He grinned, showing big gold teeth that blazed out of his mouth like the glittering grille on a Buick. He dug his feet into the hard ground and walked the hundred feet or so to his cabin where he sometimes slept when he didn't happen to sleep in the mine. He stripped off his grime-sodden clothes. He stepped out of them, in fact, and stretched luxuriously as though he hadn't felt the good joy of being unclothed for a long time.
He got up and went to a corner of the cabin, rummaged out a pair of dusty clogs and pushed his feet into them. Then—and they don't come any nakeder than he was—he went outside and around the shack to the rear where he kept his jeep and where the shower was.
He stepped into it, for it was nothing more ornate than a large oil drum suspended on long four by sixes. He yanked on a rope that hung down from the drum. The result of doing that made him leap out again dripping wet and colder than a buried mother-in-law.
He shivered, eyes blinking fast. He took a deep breath. His gold teeth went together tightly and the big muscles in his neck corded defensively. He deliberately went under the shower again. Pawing a sliver of laundry soap from a ledge on one of the four by sixes, he went to work with it, and when he finally tripped the hanging rope once more, he was a clean man.
He went into the cabin. It wasn't any warmer than the great outdoors, but that was where his clothes were. He shaved from an old granite basin full of cold water. After that he went to a hook on the wall and got down a suit of clothes which looked as though it had shriveled up waiting for somebody to wear it. The last thing he did before leaving was to pry up one of the boards behind the door and lift out of this hiding place a small leather bag.
The bag was filled with gold.
The sun was gone now. Leg-like rays of light still sprawled, dirty-looking, in the sky over toward the California line, but aside from these extremities, most of it was somewhere out in the Pacific. The purplish sky was darker now. Drab. Dead, somehow.

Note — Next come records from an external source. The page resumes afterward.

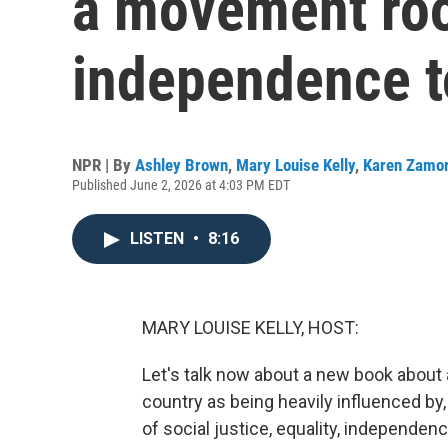
a movement roo
independence t
NPR | By
Ashley Brown
,
Mary Louise Kelly
,
Karen Zamo
Published June 2, 2026 at 4:03 PM EDT
LISTEN
•
8:16
MARY LOUISE KELLY, HOST:
Let's talk now about a new book about 
country as being heavily influenced by
of social justice, equality, independen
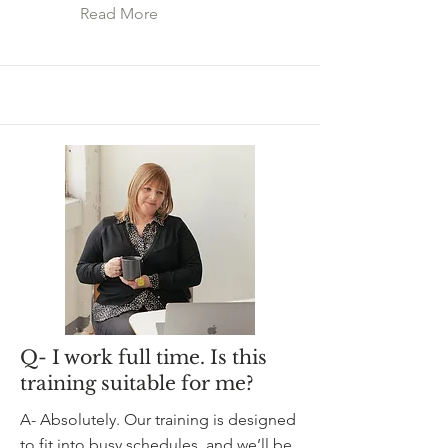
Read More
Q- I work full time. Is this
training suitable for me?
A- Absolutely. Our training is designed
to fit into busy schedules, and we’ll be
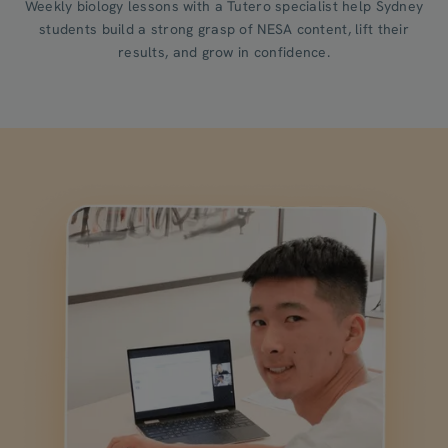
Weekly biology lessons with a Tutero specialist help Sydney
students build a strong grasp of NESA content, lift their
results, and grow in confidence.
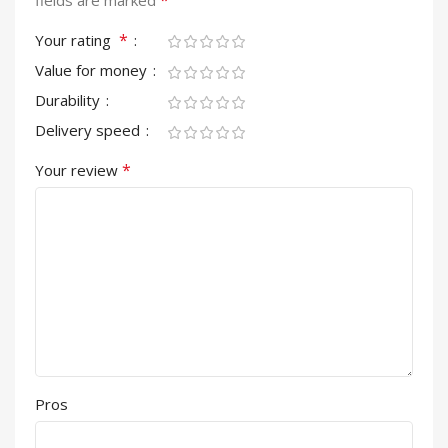
*
fields are marked
*
Your rating
Value for money
Durability
Delivery speed
*
Your review
Pros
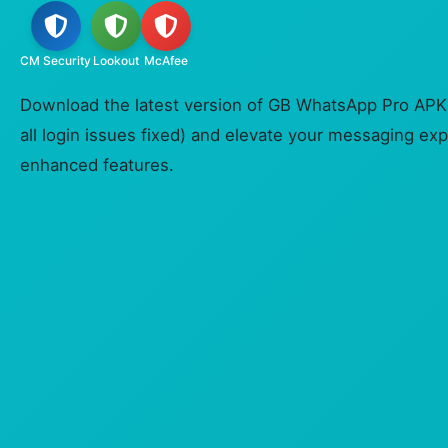
CM Security
Lookout
McAfee
Download the latest version of GB WhatsApp Pro APK (
all login issues fixed) and elevate your messaging exp
enhanced features.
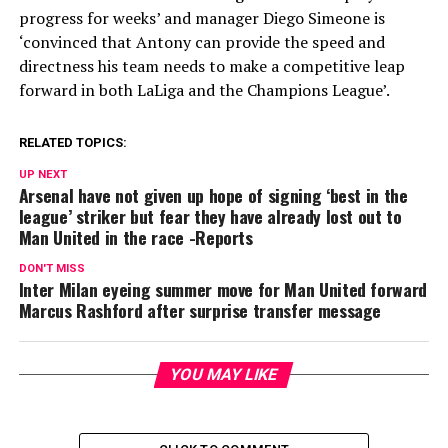
progress for weeks’ and manager Diego Simeone is
‘convinced that Antony can provide the speed and
directness his team needs to make a competitive leap
forward in both LaLiga and the Champions League’.
RELATED TOPICS:
UP NEXT
Arsenal have not given up hope of signing ‘best in the
league’ striker but fear they have already lost out to
Man United in the race -Reports
DON'T MISS
Inter Milan eyeing summer move for Man United forward
Marcus Rashford after surprise transfer message
YOU MAY LIKE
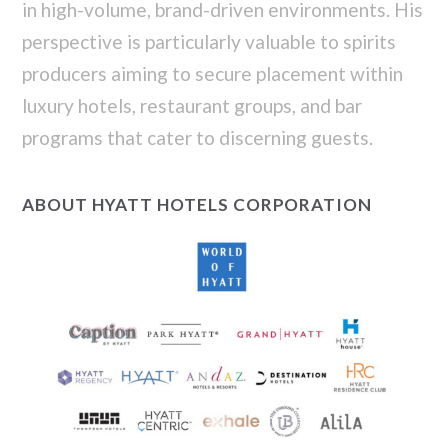
in high-volume, brand-driven environments. His
perspective is particularly valuable to spirits
producers aiming to secure placement within
luxury hotels, restaurant groups, and bar
programs that cater to discerning guests.
ABOUT HYATT HOTELS CORPORATION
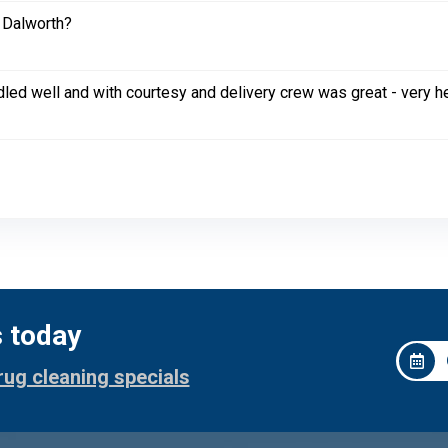
 Dalworth?
led well and with courtesy and delivery crew was great - very h
s today
rug cleaning specials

The old jeep started nicely. It always started nicely; that was one of the good things about a jeep. The only funny thing was that out of its exhaust pipe in the rear came angry purplish flames. Queer flames. Gannett stared at them, surprised.
"Even the damn jeep is sick," he muttered. He was wrong, of course, but he had no way of knowing that. He backed around, finally, and went down what he called his driveway, which was little more than rock-strewn ground, until he came to a small dirt road. This led him to another, larger dirt road, which in turn led him to route #395, which was a U.S. Highway.